Since the hot stove talk about offer sheets seems to be ramped up this year, I feel like this small, but important, tidbit is not being discussed enough. I'll use the Rangers and Peterka as an example.
The Rangers need their own 2026 2nd round pick in order to sign Peterka to any offer sheet with an AAV between $7.02M and $11.7M. They don't have that pick, so they either need to stay under that minimum or over that top end.
However, the crucial thing here is that when determining the AAV on an offer sheet for compensation purposes, the total value of the offer sheet/contract signed is divided by the number of years in the deal, or by 5, whichever is less. So on any 6 or 7 year deal, you must divide the total by 5.

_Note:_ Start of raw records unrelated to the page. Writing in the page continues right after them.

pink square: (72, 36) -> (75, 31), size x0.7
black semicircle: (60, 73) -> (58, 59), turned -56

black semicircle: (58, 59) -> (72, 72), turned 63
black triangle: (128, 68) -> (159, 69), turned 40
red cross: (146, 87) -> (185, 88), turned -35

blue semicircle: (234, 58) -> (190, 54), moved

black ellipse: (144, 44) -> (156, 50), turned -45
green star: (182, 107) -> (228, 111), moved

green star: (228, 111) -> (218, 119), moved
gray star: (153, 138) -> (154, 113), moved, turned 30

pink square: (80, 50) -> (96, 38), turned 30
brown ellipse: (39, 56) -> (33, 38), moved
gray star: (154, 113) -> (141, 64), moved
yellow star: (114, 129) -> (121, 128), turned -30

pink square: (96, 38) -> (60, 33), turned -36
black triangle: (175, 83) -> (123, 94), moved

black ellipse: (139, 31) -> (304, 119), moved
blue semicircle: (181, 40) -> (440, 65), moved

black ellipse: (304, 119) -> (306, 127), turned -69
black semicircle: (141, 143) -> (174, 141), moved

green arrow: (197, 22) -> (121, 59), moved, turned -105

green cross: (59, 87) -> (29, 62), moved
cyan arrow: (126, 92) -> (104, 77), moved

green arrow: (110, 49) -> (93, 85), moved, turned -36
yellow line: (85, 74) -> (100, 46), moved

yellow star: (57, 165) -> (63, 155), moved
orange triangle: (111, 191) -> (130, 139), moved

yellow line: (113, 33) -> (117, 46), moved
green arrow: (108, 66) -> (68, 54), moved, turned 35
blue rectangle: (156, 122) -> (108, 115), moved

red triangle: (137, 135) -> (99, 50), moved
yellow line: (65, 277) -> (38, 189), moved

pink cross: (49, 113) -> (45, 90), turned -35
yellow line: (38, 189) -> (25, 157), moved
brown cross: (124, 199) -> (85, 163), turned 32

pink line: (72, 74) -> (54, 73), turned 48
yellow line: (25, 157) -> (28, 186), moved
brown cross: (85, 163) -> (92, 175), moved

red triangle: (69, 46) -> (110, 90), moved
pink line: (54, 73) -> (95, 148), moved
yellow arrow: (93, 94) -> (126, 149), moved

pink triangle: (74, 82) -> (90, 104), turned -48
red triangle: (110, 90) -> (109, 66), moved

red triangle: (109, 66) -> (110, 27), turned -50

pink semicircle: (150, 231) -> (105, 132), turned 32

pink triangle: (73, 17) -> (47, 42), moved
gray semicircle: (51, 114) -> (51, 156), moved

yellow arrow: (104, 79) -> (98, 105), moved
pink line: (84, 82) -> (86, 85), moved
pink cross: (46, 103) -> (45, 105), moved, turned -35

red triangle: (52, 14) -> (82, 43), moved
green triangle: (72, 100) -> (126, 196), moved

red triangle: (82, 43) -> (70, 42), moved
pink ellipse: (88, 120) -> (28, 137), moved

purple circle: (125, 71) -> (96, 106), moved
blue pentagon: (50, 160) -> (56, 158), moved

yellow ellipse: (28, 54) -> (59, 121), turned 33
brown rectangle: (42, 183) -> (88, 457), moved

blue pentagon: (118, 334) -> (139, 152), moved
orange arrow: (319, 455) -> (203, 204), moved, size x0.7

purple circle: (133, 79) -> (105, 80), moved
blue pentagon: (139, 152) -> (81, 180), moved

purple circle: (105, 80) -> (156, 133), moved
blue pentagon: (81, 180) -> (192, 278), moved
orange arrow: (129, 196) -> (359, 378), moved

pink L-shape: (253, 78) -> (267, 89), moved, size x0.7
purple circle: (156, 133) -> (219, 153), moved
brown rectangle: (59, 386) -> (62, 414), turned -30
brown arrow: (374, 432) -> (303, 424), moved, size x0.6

So when fans say, "Sign Peterka to a 7 x $7M deal, we can give the Sabres our 2026 1st and 2026 3rd," that's not quite correct. The total of $49M in that deal would be divided by 5, not 7, which results in an AAV of $9.8M for compensation purposes, which puts the Rangers squarely back in that zone that they cannot make work without their own 2026 2nd round pick.
Just food for thought, since I see so many people talking about offer sheets, specifically with Peterka. Make sure you're doing the right math when figuring out whether or not your team has the necessary draft picks required in order to sign a player to an offer sheet.